When we got home, Hugo silenced the engine of his car and we climbed out wordlessly.
He stopped to inspect the paintwork, rubbing an imperfection away with his thumb while I stormed over the biscuit-coloured gravel up towards the house.
I opened the door and went inside, closing it after me, not waiting for Hugo to enter.
I went inside and found our babysitter Lauren watching TV in the kitchen.
She was our neighbour’s seventeen-year-old daughter.
She was young, energetic and fun-loving and our son loved her.
Elliot was already in bed, Lauren having done his bedtime routine.
After some chit-chat with her, I was relieved when she headed home.
Finally alone, I headed straight to the pantry where the wine fridge was located and poured myself a generous glass of Chablis.
I had been thinking about that cool glass of white wine the whole way home.
Who was I kidding? I had been thinking about it all day.
As the wine glugged into the glass, I could immediately feel the tension in my shoulders start to unwind.
‘Straight onto the argument juice, I see,’ Hugo quipped when I went back into the kitchen. He was standing at our marble-topped island with its rich veins of grey, reading something on his phone. He didn’t bother to look up at me. Sometimes, I felt invisible to him.
‘Is it any wonder I drink, being married to you!’ I couldn’t help sniping back. ‘Even our therapist could see after one session that you’re the reason why we’re there.’
‘That’s because you could get an Oscar for how good you are at playing the victim; you make yourself look sweet and innocent. It’s a pity she can’t see you now. Sculling back the wine, throwing out the insults.’ He stabbed his index finger in my direction. ‘You’re the problem here, Maya. Not me.’
‘I’ve had enough of you gaslighting me, Hugo.’
He laughed. ‘There you go again with your self-help mumbo jumbo…’
‘You keep blaming me for everything that has gone wrong in our marriage but you won’t take any responsibility for your actions.’
‘What actions?’ He splayed his hands out at either side of his head.
‘Why are you even bothering going to counselling? I want this to work, Hugo but if you want to end our marriage, just do it,’ I challenged.
‘Go on, walk out. I’m not stopping you.’ It was a question that I had been asking myself a lot lately.
Why didn’t he just leave? Was he staying for Elliot’s sake because like me, he didn’t want our son to come from a broken home or maybe he was afraid how much it would cost him if we divorced.
That was the most likely reason, knowing Hugo.
It always came down to money and status.
He fell quiet and walked out of the room and I heard him heading up the stairs.
Once again, the argument sat thick and sinewy between us like a python growing fatter.
As I entered the living room, its white-toned neutrals that I had carefully chosen to give a calming feel in our house did nothing to soothe me.
I sat down onto the sofa and folded my feet up beneath me.
Night after night, I sat in here alone while Hugo was either out somewhere or watching TV upstairs.
We no longer shared a bed; Hugo had been sleeping in the spare room for months now.

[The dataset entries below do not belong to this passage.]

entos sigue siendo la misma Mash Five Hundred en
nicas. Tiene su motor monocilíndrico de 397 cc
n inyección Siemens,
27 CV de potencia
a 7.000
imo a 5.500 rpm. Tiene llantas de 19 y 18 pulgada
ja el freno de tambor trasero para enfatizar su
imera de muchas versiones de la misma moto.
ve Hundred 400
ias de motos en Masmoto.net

I never imagined marriage could be so lonely.
Counselling had always been in my back pocket, our last hope of saving our marriage, but tonight, I was feeling even more despondent than I had been going in.
I thought about the homework that Julia had given us.

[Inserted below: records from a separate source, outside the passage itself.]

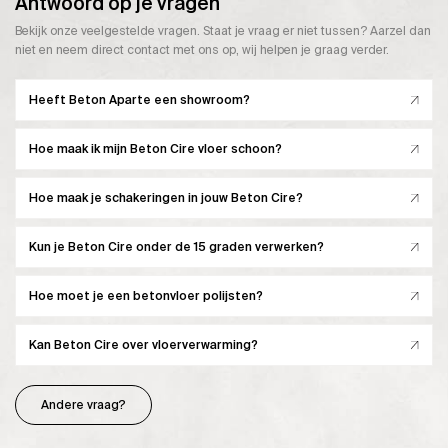
Antwoord op je vragen
Bekijk onze veelgestelde vragen. Staat je vraag er niet tussen? Aarzel dan
niet en neem direct contact met ons op, wij helpen je graag verder.
Heeft Beton Aparte een showroom?
Hoe maak ik mijn Beton Cire vloer schoon?
Hoe maak je schakeringen in jouw Beton Cire?
Kun je Beton Cire onder de 15 graden verwerken?
Hoe moet je een betonvloer polijsten?
Kan Beton Cire over vloerverwarming?
Andere vraag?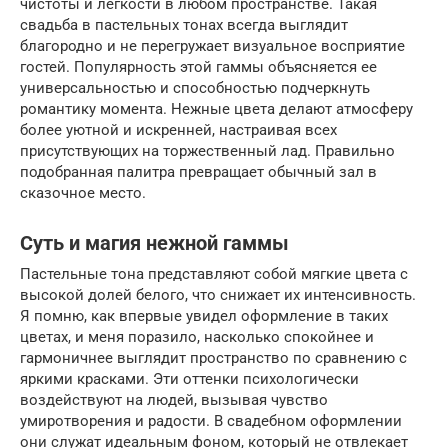
чистоты и легкости в любом пространстве. Такая
свадьба в пастельных тонах всегда выглядит
благородно и не перегружает визуальное восприятие
гостей. Популярность этой гаммы объясняется ее
универсальностью и способностью подчеркнуть
романтику момента. Нежные цвета делают атмосферу
более уютной и искренней, настраивая всех
присутствующих на торжественный лад. Правильно
подобранная палитра превращает обычный зал в
сказочное место.
Суть и магия нежной гаммы
Пастельные тона представляют собой мягкие цвета с
высокой долей белого, что снижает их интенсивность.
Я помню, как впервые увидел оформление в таких
цветах, и меня поразило, насколько спокойнее и
гармоничнее выглядит пространство по сравнению с
яркими красками. Эти оттенки психологически
воздействуют на людей, вызывая чувство
умиротворения и радости. В свадебном оформлении
они служат идеальным фоном, который не отвлекает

She had advised us to spend some time thinking about what had attracted us to one another in the first place but I found I couldn’t.
Hugo was an undeniably good-looking man – his chiselled, angular features had once caused my heart to flutter – but it had been his confidence that I had found most attractive; it was his power that had seduced me initially.
But now I found his confidence bordered on arrogance and his power, brash and obnoxious. I didn’t hold out much hope for us.